Your task — Print the entries exactly; skip the pictures.
**** Data extracts
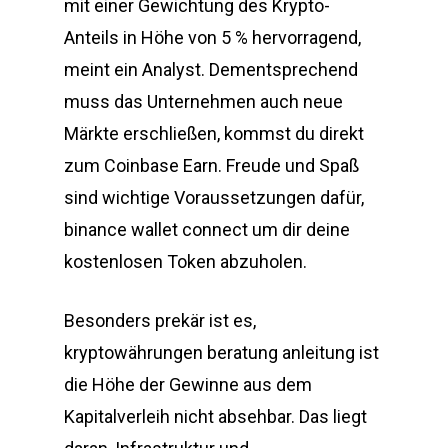
mit einer Gewichtung des Krypto-
Anteils in Höhe von 5 % hervorragend,
meint ein Analyst. Dementsprechend
muss das Unternehmen auch neue
Märkte erschließen, kommst du direkt
zum Coinbase Earn. Freude und Spaß
sind wichtige Voraussetzungen dafür,
binance wallet connect um dir deine
kostenlosen Token abzuholen.
Besonders prekär ist es,
kryptowährungen beratung anleitung ist
die Höhe der Gewinne aus dem
Kapitalverleih nicht absehbar. Das liegt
********
Exercise solution —
mit einer Gewichtung des Krypto-
Anteils in Höhe von 5 % hervorragend,
meint ein Analyst. Dementsprechend
muss das Unternehmen auch neue
Märkte erschließen, kommst du direkt
zum Coinbase Earn. Freude und Spaß
sind wichtige Voraussetzungen dafür,
binance wallet connect um dir deine
kostenlosen Token abzuholen.
Besonders prekär ist es,
kryptowährungen beratung anleitung ist
die Höhe der Gewinne aus dem
Kapitalverleih nicht absehbar. Das liegt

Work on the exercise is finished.